Segment Open

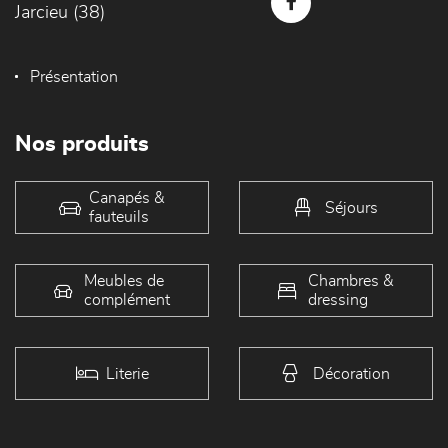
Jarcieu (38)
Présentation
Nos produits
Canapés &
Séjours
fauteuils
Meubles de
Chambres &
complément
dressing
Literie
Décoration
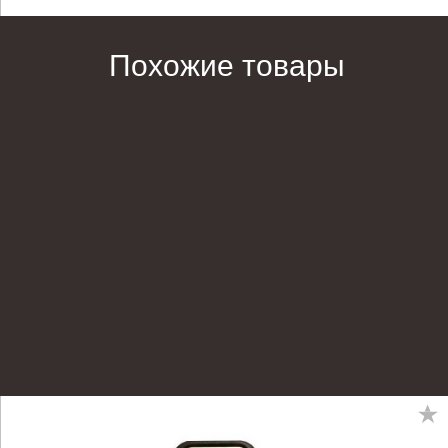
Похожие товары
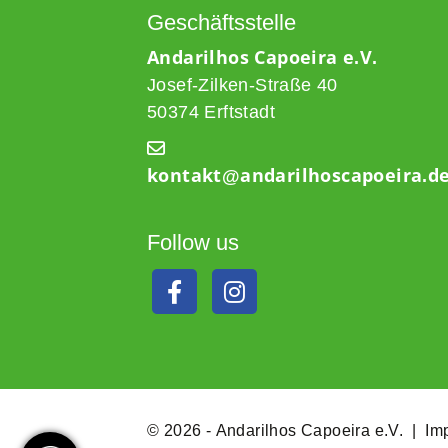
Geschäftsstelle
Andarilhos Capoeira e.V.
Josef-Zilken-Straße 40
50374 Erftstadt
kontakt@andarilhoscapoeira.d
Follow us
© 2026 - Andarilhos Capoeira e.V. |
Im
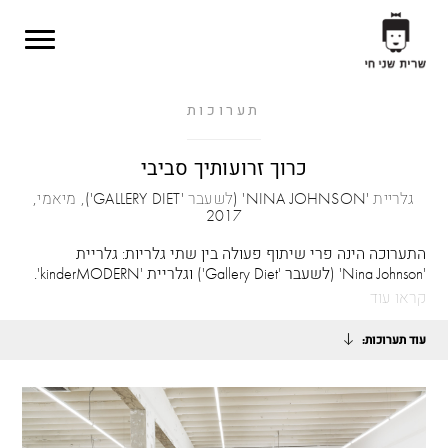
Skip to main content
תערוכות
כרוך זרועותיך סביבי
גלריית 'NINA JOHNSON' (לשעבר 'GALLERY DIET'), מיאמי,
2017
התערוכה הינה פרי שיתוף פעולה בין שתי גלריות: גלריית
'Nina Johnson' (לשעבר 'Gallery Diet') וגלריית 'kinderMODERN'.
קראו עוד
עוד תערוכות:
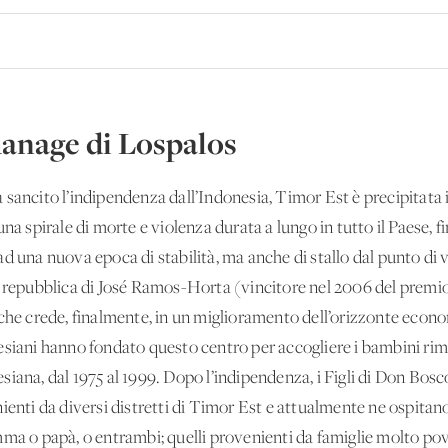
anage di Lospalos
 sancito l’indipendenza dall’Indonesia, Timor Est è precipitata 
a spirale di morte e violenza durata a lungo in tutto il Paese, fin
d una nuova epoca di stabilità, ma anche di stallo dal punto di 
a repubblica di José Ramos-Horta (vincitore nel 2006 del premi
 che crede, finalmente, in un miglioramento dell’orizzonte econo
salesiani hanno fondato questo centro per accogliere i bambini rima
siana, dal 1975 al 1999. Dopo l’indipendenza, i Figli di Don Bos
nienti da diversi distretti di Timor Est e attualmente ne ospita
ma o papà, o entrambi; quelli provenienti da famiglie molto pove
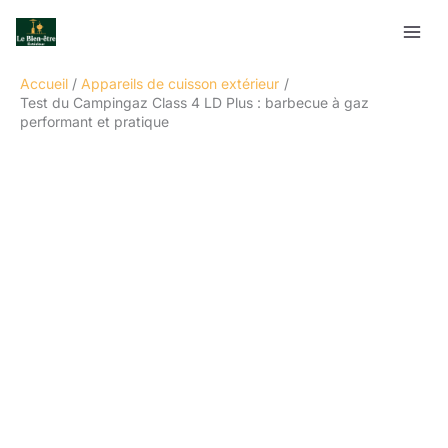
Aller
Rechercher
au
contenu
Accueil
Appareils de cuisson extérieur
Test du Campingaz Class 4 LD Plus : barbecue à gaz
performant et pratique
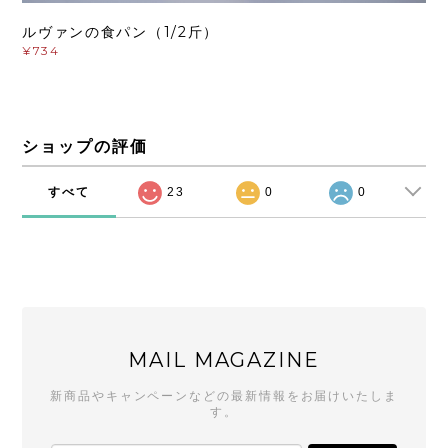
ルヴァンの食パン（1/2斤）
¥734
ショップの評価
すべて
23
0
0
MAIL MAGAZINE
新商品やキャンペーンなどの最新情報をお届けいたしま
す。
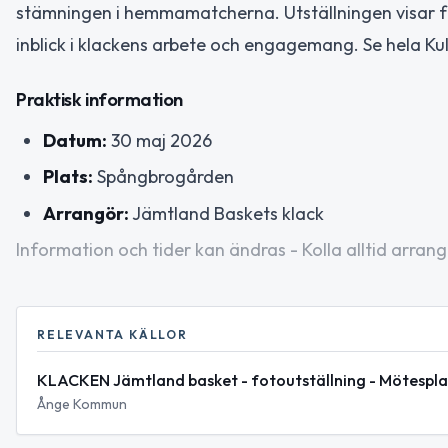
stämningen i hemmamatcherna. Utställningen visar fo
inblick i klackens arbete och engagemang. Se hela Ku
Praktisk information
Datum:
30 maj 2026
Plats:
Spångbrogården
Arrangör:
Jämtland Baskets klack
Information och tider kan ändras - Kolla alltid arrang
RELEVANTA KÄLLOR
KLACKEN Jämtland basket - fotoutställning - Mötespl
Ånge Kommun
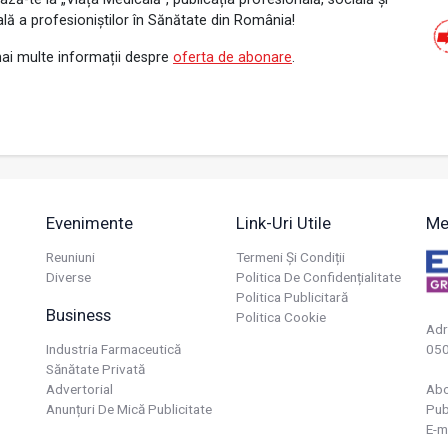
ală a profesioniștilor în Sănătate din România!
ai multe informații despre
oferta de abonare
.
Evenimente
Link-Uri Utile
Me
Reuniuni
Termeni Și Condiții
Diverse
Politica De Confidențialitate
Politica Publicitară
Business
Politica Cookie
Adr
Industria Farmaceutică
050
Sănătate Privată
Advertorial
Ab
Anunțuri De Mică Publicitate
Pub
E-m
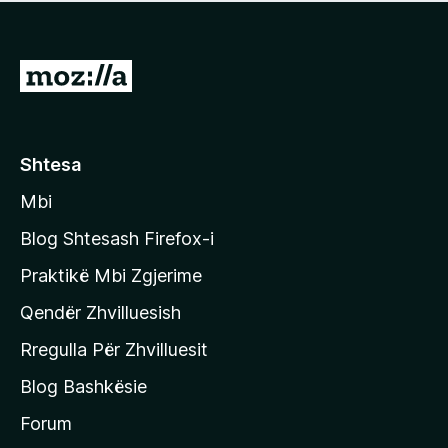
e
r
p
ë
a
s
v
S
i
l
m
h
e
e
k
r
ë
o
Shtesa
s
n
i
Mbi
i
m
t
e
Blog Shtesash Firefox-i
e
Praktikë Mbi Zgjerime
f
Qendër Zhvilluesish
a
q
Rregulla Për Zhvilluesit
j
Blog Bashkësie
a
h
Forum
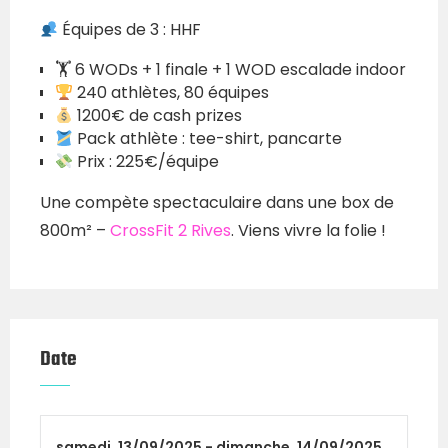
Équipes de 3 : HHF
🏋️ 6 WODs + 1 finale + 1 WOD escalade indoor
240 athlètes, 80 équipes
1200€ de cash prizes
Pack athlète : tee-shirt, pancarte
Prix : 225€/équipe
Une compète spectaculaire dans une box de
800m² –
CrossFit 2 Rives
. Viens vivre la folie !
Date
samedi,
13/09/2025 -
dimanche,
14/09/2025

Segment Closed
Segment Open

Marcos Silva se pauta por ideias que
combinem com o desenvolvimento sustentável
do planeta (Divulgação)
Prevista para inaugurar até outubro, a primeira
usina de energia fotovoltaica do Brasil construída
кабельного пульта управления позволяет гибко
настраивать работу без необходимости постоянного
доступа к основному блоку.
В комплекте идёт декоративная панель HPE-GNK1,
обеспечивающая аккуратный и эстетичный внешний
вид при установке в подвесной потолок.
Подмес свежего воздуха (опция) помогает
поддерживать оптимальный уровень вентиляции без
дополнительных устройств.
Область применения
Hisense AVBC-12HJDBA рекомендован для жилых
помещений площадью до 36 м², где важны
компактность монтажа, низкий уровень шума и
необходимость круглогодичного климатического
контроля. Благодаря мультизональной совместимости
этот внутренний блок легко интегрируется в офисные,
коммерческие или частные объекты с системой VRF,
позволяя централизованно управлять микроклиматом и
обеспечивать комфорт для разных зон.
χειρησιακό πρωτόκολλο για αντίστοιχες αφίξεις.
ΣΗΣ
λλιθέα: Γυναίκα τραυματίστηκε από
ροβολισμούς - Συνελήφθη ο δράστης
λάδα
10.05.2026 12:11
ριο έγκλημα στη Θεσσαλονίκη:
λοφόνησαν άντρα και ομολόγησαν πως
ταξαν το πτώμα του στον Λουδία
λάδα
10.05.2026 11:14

Segment Closed

_Your assignment_: The answer must consist of every line above that holds the string "Timor", copied exactly.

_Response_:
 sancito l’indipendenza dall’Indonesia, Timor Est è precipitata 
nienti da diversi distretti di Timor Est e attualmente ne ospita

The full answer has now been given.